• [The problem]: Search the entries below for the word "boxes" and copy every line where it appears.

• [Materials provided]:

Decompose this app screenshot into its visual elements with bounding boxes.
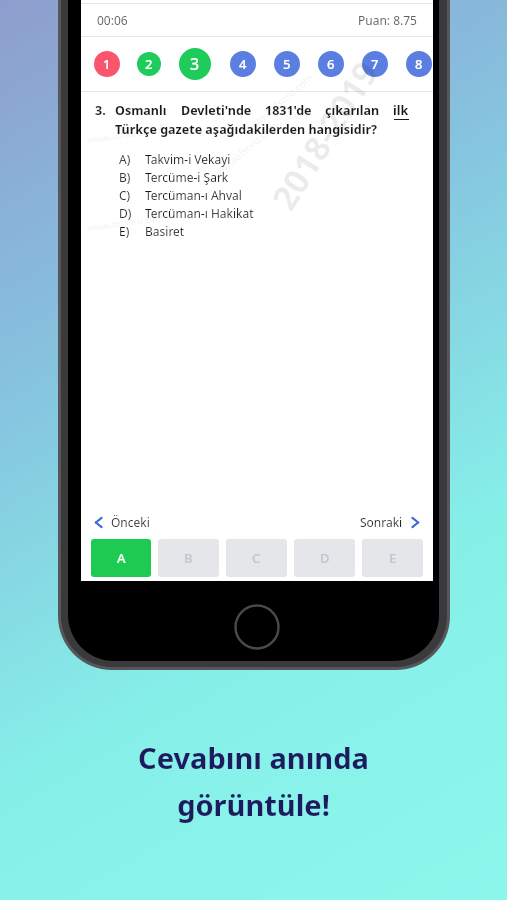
button[interactable]: E — [362, 539, 423, 577]
staticText: ilk — [393, 102, 409, 119]
staticText: 6 — [327, 55, 335, 73]
staticText: 00:06 — [97, 12, 128, 28]
button[interactable]: 5 — [274, 51, 300, 77]
staticText: Önceki — [111, 514, 150, 530]
staticText: 3. — [95, 102, 115, 119]
staticText: B — [184, 549, 193, 567]
button[interactable]: Sonraki — [360, 514, 421, 530]
button[interactable]: C — [226, 539, 287, 577]
staticText: 4 — [239, 55, 247, 73]
staticText: çıkarılan — [325, 102, 380, 119]
staticText: 1831'de — [265, 102, 312, 119]
staticText: D — [320, 549, 330, 567]
button[interactable]: Previous — [93, 514, 150, 530]
other: Previous — [93, 517, 104, 528]
button[interactable]: 1 — [94, 51, 120, 77]
staticText: www.aofsoru.com — [241, 70, 316, 136]
staticText: Puan: 8.75 — [358, 12, 417, 28]
staticText: 7 — [371, 55, 379, 73]
staticText: görüntüle! — [177, 785, 330, 824]
staticText: A — [117, 549, 126, 567]
staticText: 1 — [103, 55, 111, 73]
button[interactable]: 7 — [362, 51, 388, 77]
button[interactable]: 6 — [318, 51, 344, 77]
staticText: Tercüme-i Şark — [145, 169, 229, 185]
staticText: D) — [119, 205, 145, 221]
staticText: A) — [119, 151, 145, 167]
staticText: 2018-2019 — [261, 52, 388, 218]
staticText: Tercüman-ı Ahval — [145, 187, 242, 203]
button[interactable]: A — [91, 539, 151, 577]
staticText: www.aofsoru.com — [86, 211, 164, 233]
staticText: Osmanlı — [115, 102, 167, 119]
staticText: E — [389, 549, 397, 567]
button[interactable]: D — [294, 539, 355, 577]
button[interactable]: D) — [95, 204, 421, 222]
button[interactable]: B) — [95, 168, 421, 186]
staticText: Cevabını anında — [138, 738, 369, 777]
button[interactable]: A) — [95, 150, 421, 168]
staticText: Tercüman-ı Hakikat — [145, 205, 254, 221]
staticText: 5 — [283, 55, 291, 73]
staticText: Türkçe gazete aşağıdakilerden hangisidir… — [115, 121, 377, 138]
staticText: C) — [119, 187, 145, 203]
staticText: B) — [119, 169, 145, 185]
button[interactable]: B — [158, 539, 219, 577]
staticText: www.aofsoru.com — [206, 118, 280, 184]
button[interactable]: C) — [95, 186, 421, 204]
button[interactable]: 8 — [406, 51, 432, 77]
other: Next — [410, 517, 421, 528]
button[interactable]: E) — [95, 222, 421, 240]
staticText: www.aofsoru.com — [86, 123, 164, 145]
staticText: Sonraki — [360, 514, 403, 530]
staticText: Devleti'nde — [181, 102, 252, 119]
other: Home — [234, 604, 280, 650]
staticText: 8 — [415, 55, 423, 73]
staticText: E) — [119, 223, 145, 239]
button[interactable]: 2 — [137, 52, 161, 76]
staticText: 2 — [145, 55, 153, 73]
button[interactable]: 3 — [179, 48, 211, 80]
staticText: Takvim-i Vekayi — [145, 151, 231, 167]
staticText: 3 — [190, 53, 200, 75]
button[interactable]: 4 — [230, 51, 256, 77]
staticText: Basiret — [145, 223, 185, 239]
staticText: C — [252, 549, 261, 567]
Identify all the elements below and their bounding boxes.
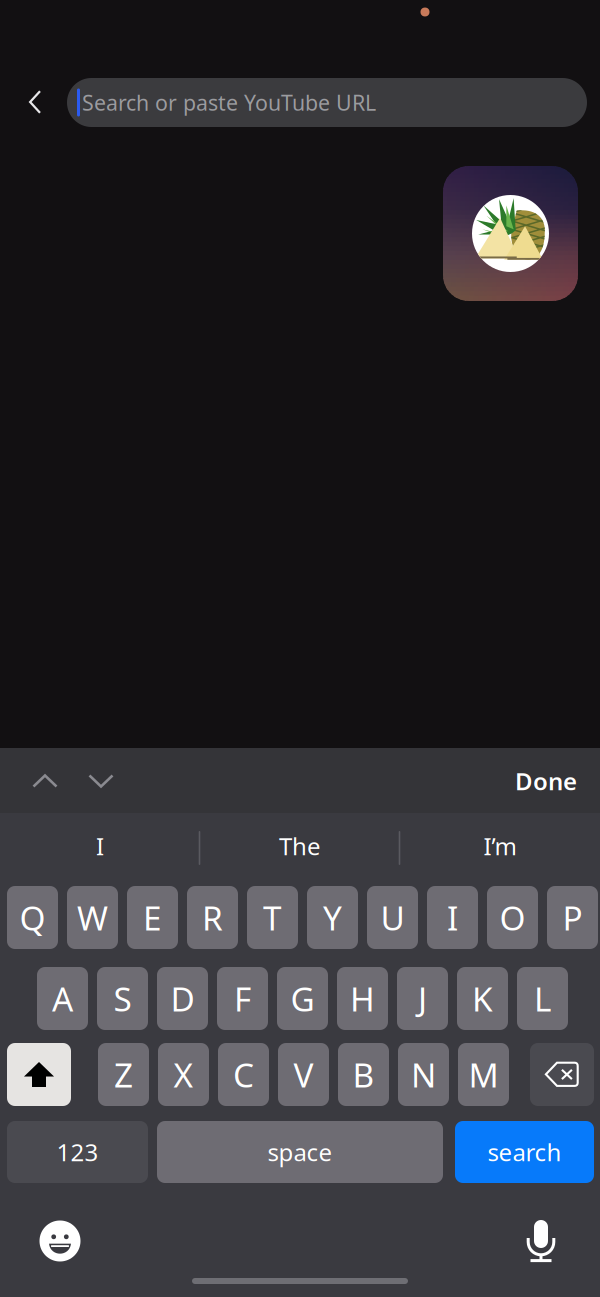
button[interactable]: K xyxy=(457,967,508,1030)
button[interactable]: I’m xyxy=(405,812,595,880)
staticText: E xyxy=(143,895,162,940)
staticText: M xyxy=(468,1052,498,1097)
button[interactable]: The xyxy=(205,812,395,880)
button[interactable]: R xyxy=(187,886,238,949)
button[interactable]: I xyxy=(427,886,478,949)
button[interactable]: space xyxy=(157,1121,443,1183)
button[interactable]: X xyxy=(158,1043,209,1106)
button[interactable]: D xyxy=(157,967,208,1030)
button[interactable]: G xyxy=(277,967,328,1030)
button[interactable]: search xyxy=(455,1121,594,1183)
staticText: X xyxy=(174,1052,194,1097)
button[interactable]: J xyxy=(397,967,448,1030)
button[interactable]: Done xyxy=(501,752,591,810)
staticText: W xyxy=(77,895,108,940)
button[interactable]: Delete xyxy=(530,1043,594,1106)
button[interactable]: B xyxy=(338,1043,389,1106)
staticText: The xyxy=(279,830,321,862)
button[interactable]: W xyxy=(67,886,118,949)
staticText: space xyxy=(268,1136,332,1168)
button[interactable]: Q xyxy=(7,886,58,949)
staticText: J xyxy=(418,976,427,1021)
staticText: V xyxy=(294,1052,314,1097)
staticText: C xyxy=(233,1052,254,1097)
button[interactable]: Dictation xyxy=(511,1212,571,1270)
button[interactable]: S xyxy=(97,967,148,1030)
staticText: F xyxy=(234,976,251,1021)
staticText: search xyxy=(488,1136,562,1168)
button[interactable]: P xyxy=(547,886,598,949)
staticText: O xyxy=(500,895,526,940)
staticText: R xyxy=(202,895,223,940)
staticText: Z xyxy=(114,1052,133,1097)
button[interactable]: Back xyxy=(13,78,57,126)
button[interactable]: Emoji keyboard xyxy=(30,1212,90,1270)
staticText: T xyxy=(263,895,282,940)
button[interactable]: F xyxy=(217,967,268,1030)
button[interactable]: Y xyxy=(307,886,358,949)
button[interactable]: E xyxy=(127,886,178,949)
button[interactable]: L xyxy=(517,967,568,1030)
staticText: G xyxy=(290,976,314,1021)
button[interactable]: V xyxy=(278,1043,329,1106)
button[interactable]: Search or paste YouTube URL xyxy=(67,78,587,127)
button[interactable]: Previous field xyxy=(18,752,72,810)
staticText: Search or paste YouTube URL xyxy=(82,88,376,117)
button[interactable]: O xyxy=(487,886,538,949)
button[interactable]: Next field xyxy=(74,752,128,810)
button[interactable]: N xyxy=(398,1043,449,1106)
staticText: U xyxy=(380,895,404,940)
staticText: 123 xyxy=(56,1136,98,1168)
button[interactable]: A xyxy=(37,967,88,1030)
button[interactable]: Shift xyxy=(7,1043,71,1106)
staticText: L xyxy=(534,976,551,1021)
staticText: H xyxy=(350,976,375,1021)
button[interactable]: Video thumbnail xyxy=(443,166,578,301)
button[interactable]: T xyxy=(247,886,298,949)
button[interactable]: M xyxy=(458,1043,509,1106)
staticText: K xyxy=(472,976,493,1021)
button[interactable]: I xyxy=(5,812,195,880)
staticText: I xyxy=(96,830,104,862)
staticText: S xyxy=(114,976,132,1021)
button[interactable]: U xyxy=(367,886,418,949)
staticText: B xyxy=(352,1052,374,1097)
button[interactable]: H xyxy=(337,967,388,1030)
staticText: I’m xyxy=(484,830,516,862)
button[interactable]: C xyxy=(218,1043,269,1106)
button[interactable]: Z xyxy=(98,1043,149,1106)
staticText: Q xyxy=(20,895,46,940)
staticText: I xyxy=(447,895,458,940)
button[interactable]: 123 xyxy=(7,1121,148,1183)
staticText: Y xyxy=(323,895,342,940)
staticText: D xyxy=(170,976,194,1021)
staticText: Done xyxy=(515,765,577,797)
staticText: A xyxy=(52,976,73,1021)
staticText: N xyxy=(411,1052,436,1097)
staticText: P xyxy=(562,895,582,940)
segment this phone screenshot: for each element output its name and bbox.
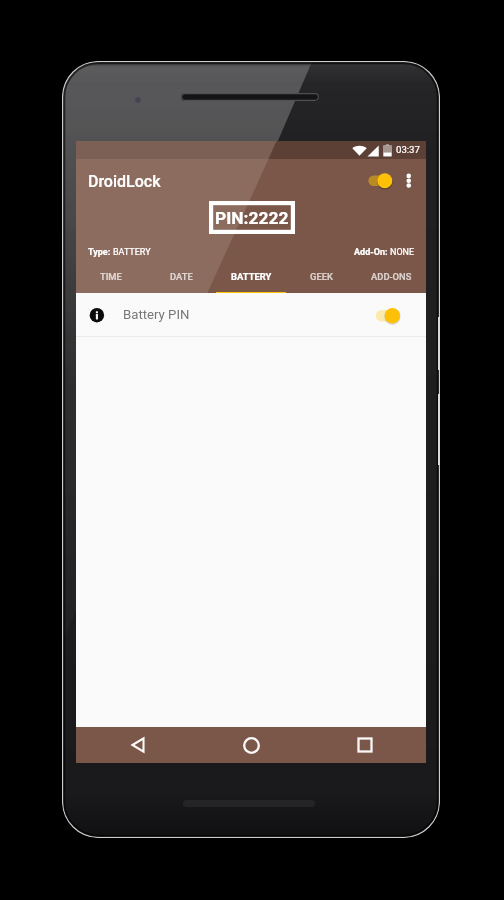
staticText: Add-On: — [354, 247, 390, 258]
staticText: ADD-ONS — [371, 271, 412, 282]
button[interactable]: Back — [118, 727, 157, 763]
button[interactable]: Enable lock — [365, 167, 395, 195]
button[interactable]: GEEK — [286, 266, 356, 295]
button[interactable]: Toggle Battery PIN — [372, 302, 402, 330]
button[interactable]: Battery PIN — [76, 293, 426, 337]
button[interactable]: DATE — [146, 266, 216, 295]
button[interactable]: Recents — [345, 727, 384, 763]
staticText: BATTERY — [231, 271, 272, 282]
button[interactable]: More options — [400, 167, 418, 195]
button[interactable]: ADD-ONS — [356, 266, 426, 295]
staticText: Battery PIN — [123, 307, 190, 322]
staticText: TIME — [100, 271, 122, 282]
button[interactable]: BATTERY — [216, 266, 286, 295]
staticText: GEEK — [310, 271, 333, 282]
button[interactable]: Home — [232, 727, 271, 763]
staticText: NONE — [390, 247, 415, 258]
staticText: DroidLock — [88, 172, 161, 191]
staticText: Type: — [88, 247, 113, 258]
staticText: PIN:2222 — [215, 208, 289, 228]
staticText: 03:37 — [396, 144, 420, 155]
button[interactable]: TIME — [76, 266, 146, 295]
staticText: DATE — [170, 271, 193, 282]
staticText: BATTERY — [113, 247, 151, 258]
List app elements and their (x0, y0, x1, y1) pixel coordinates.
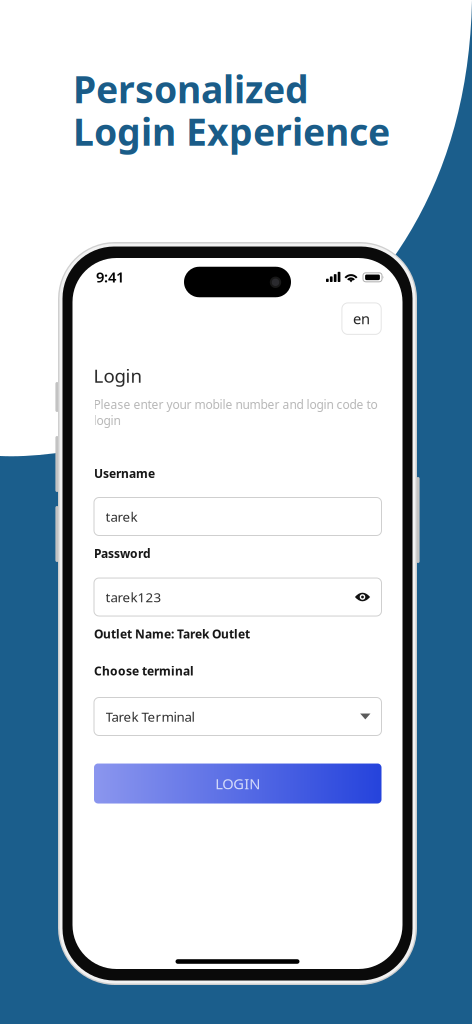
staticText: Login Experience (73, 107, 390, 156)
staticText: Username (94, 466, 155, 481)
staticText: Password (94, 546, 151, 561)
staticText: Login (94, 363, 142, 388)
staticText: Choose terminal (94, 663, 194, 679)
staticText: tarek123 (106, 588, 162, 606)
staticText: 9:41 (96, 267, 124, 286)
button[interactable]: LOGIN (94, 764, 382, 804)
staticText: Outlet Name: Tarek Outlet (94, 626, 250, 642)
staticText: Please enter your mobile number and logi… (94, 396, 378, 428)
staticText: Personalized (73, 64, 309, 114)
staticText: LOGIN (215, 774, 260, 793)
staticText: tarek (106, 508, 138, 525)
staticText: en (353, 309, 370, 328)
button[interactable]: en (342, 303, 381, 334)
staticText: Tarek Terminal (106, 708, 194, 725)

• [Answer to the exercise]:
Decompose this app screenshot into its visual elements with bounding boxes.
Identify all the elements below and their bounding boxes.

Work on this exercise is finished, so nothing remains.